Participating publishers this year include Abrams Books; Bloomsbury/Walker Books; Candlewick Press; Chronicle Books; Hachette Book Group; Boyds Mills Press; Houghton Mifflin Harcourt; Milkweed; Mirrorstone Books; Orca Book Publishers; Scholastic; Simon & Shuster Children's Publishing; Tor/Forge/Starscape/Tor Teen; Roaring Brook Press; and Better World Books.
Everyone who participates in Operation TBD is invited to celebrate at the TBD Post-Op Party on April 15 at the readergirlz blog.
About Support Teen Literature Day
In its fourth year, Support Teen Literature Day is April 15, and will be celebrated in conjunction with ALA’s National Library Week. Librarians across the country are encouraged to participate in Support Teen Literature Day by hosting events in their libraries. The celebration raises awareness that young adult literature is a vibrant, growing genre with much to offer today’s teens. Support Teen Literature Day also seeks to showcase award-winning authors and books in the genre, as well as highlight librarians’ expertise in connecting teens with books and other reading materials.
About the Young Adult Library Services Association (YALSA)
For more than 50 years, YALSA has been the world leader in selecting books, videos, and audiobooks for teens.

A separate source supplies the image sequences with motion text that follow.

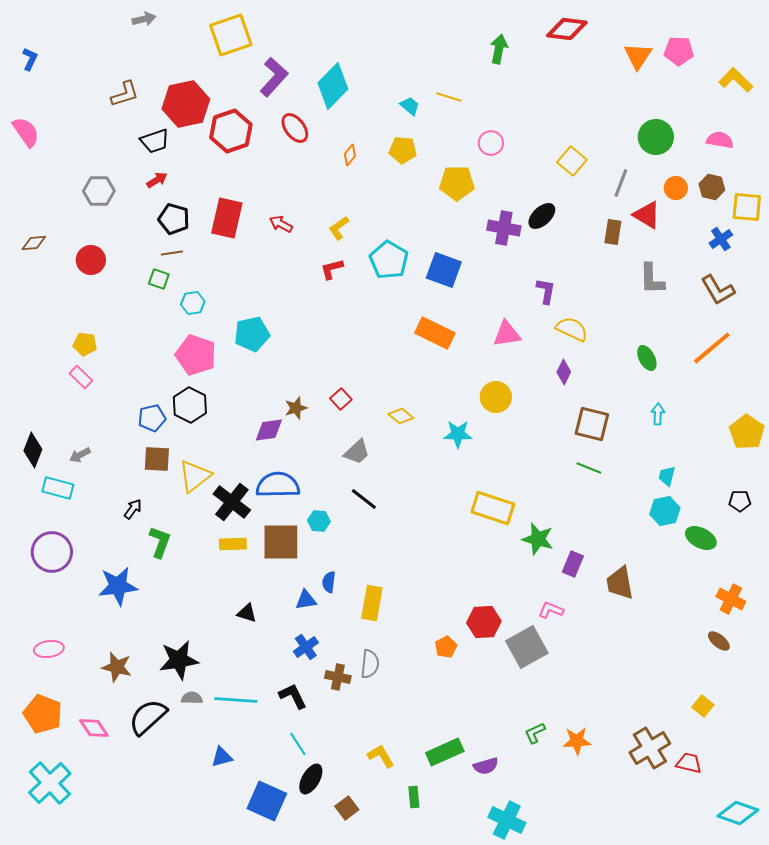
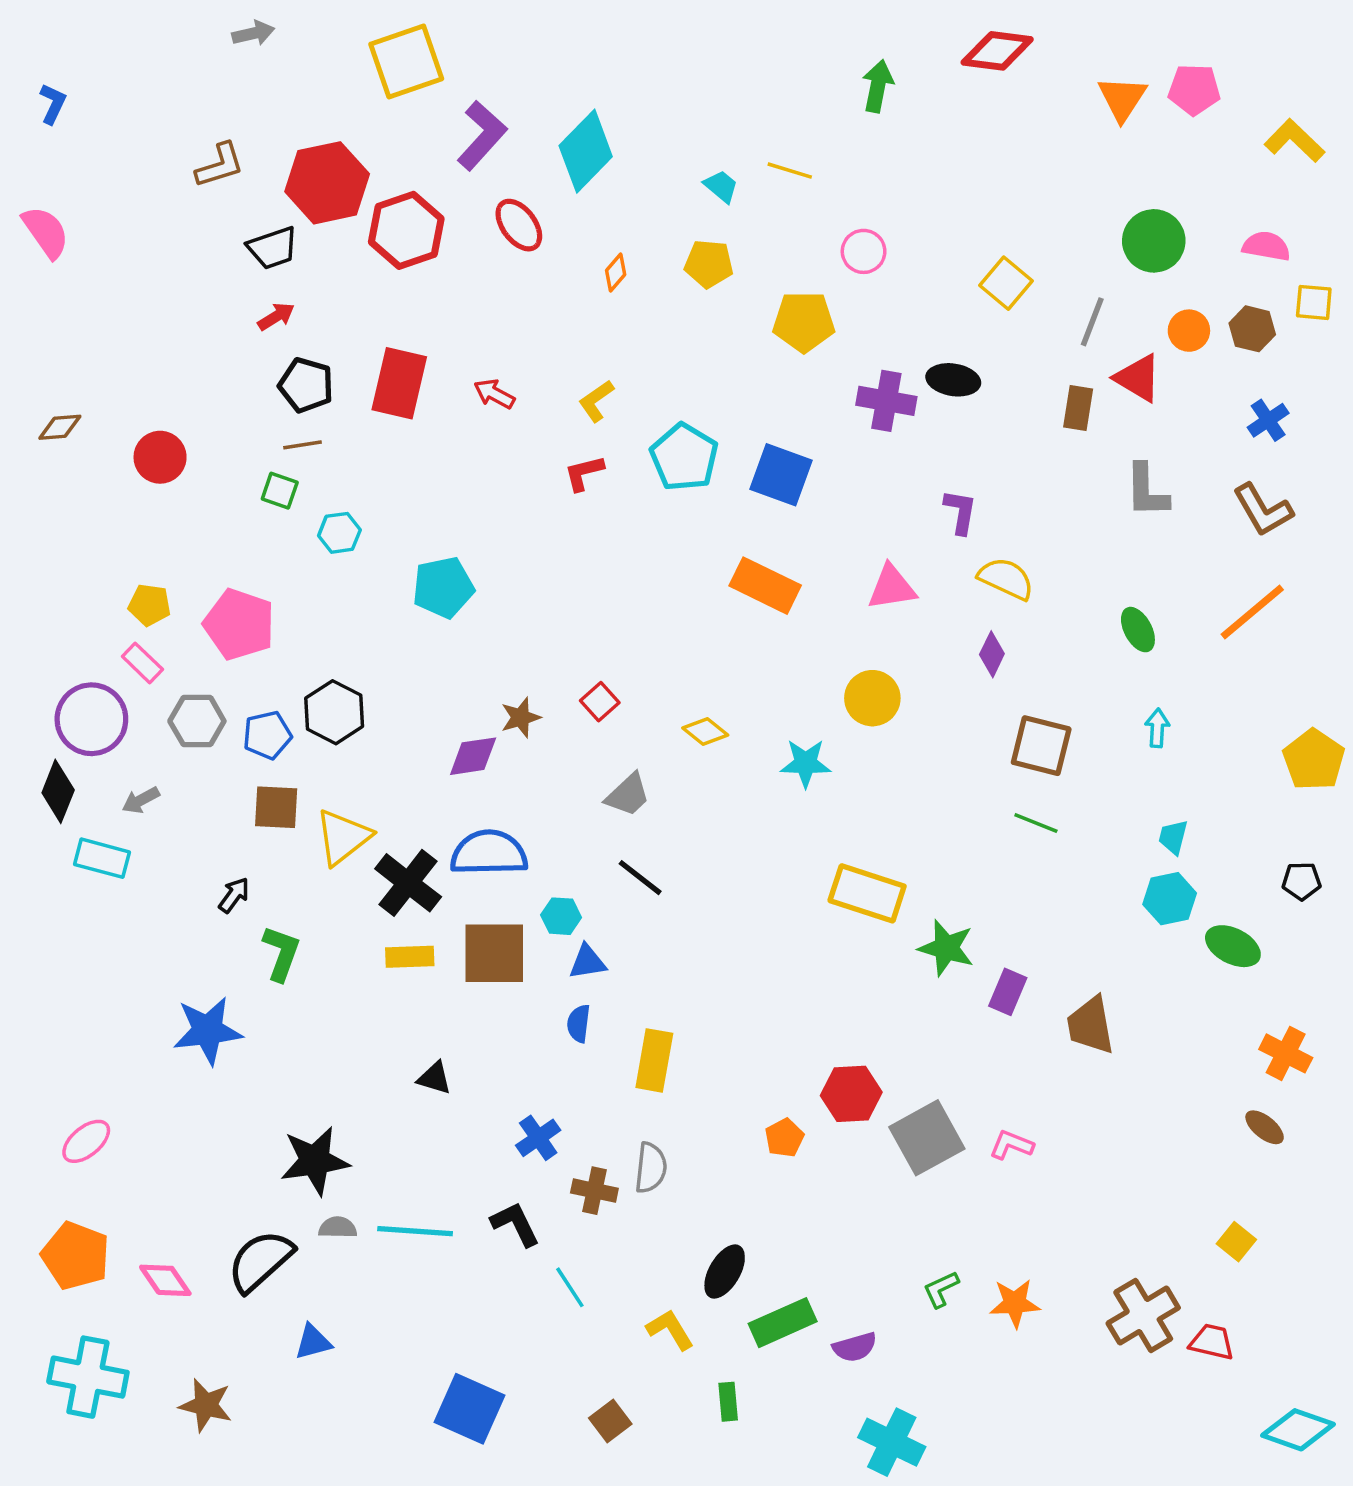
gray hexagon: (99, 191) -> (197, 721), moved
yellow square: (747, 207) -> (1314, 302), moved, size x0.7
black ellipse: (542, 216) -> (953, 380), turned 52
pink pentagon: (196, 355) -> (239, 624), moved
purple circle: (52, 552) -> (91, 719), moved
blue triangle: (306, 600) -> (587, 962), moved
pink L-shape: (551, 610) -> (1011, 1145), moved
pink ellipse: (49, 649) -> (86, 1141), turned -32
brown star: (117, 667) -> (206, 1405), moved
cyan line: (298, 744) -> (570, 1287), moved
blue triangle: (222, 757) -> (313, 1342), moved
black ellipse: (311, 779) -> (725, 1272), moved
cyan cross: (50, 783) -> (88, 1377), turned -36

Guys Lit Wire brings literary news and reviews to the attention of teenage boys and the people who care about them. Working to combat the perception that teen boys aren’t as well read as teen girls, the organization seeks out literature uniquely targeted toward teen male readers in hopes of bringing attention of good books to guys who might have missed them.
About If I Can Read, I Can Do Anything
If I Can Read, I Can Do Anything is a national reading club for Native children directed by Dr. Loriene Roy. The program works to encourage reading among Native children by offering incentives, sending books to schools, and sponsoring activities.
readergirlz is the foremost online book community for teen girls, led by critically acclaimed YA authors—Dia Calhoun (Avielle of Rhia), Lorie Ann Grover (Hold Me Tight), Justina Chen Headley (North of Beautiful), Holly Cupala (Tell Me a Secret), Liz Gallagher (The Opposite of Invisible), Elizabeth Scott (The Unwritten Rule) and Melissa Walker (Lovestruck Summer).
readergirlz is the recipient of a 2007 James Patterson PageTurner Award and a 2009 Innovations in Reading Prize from the National Book Foundation.
To promote teen literacy and leadership in girls, readergirlz features a different YA novel and corresponding community service project every month, and offers chats with authors and an author-in-residency program for aspiring writers.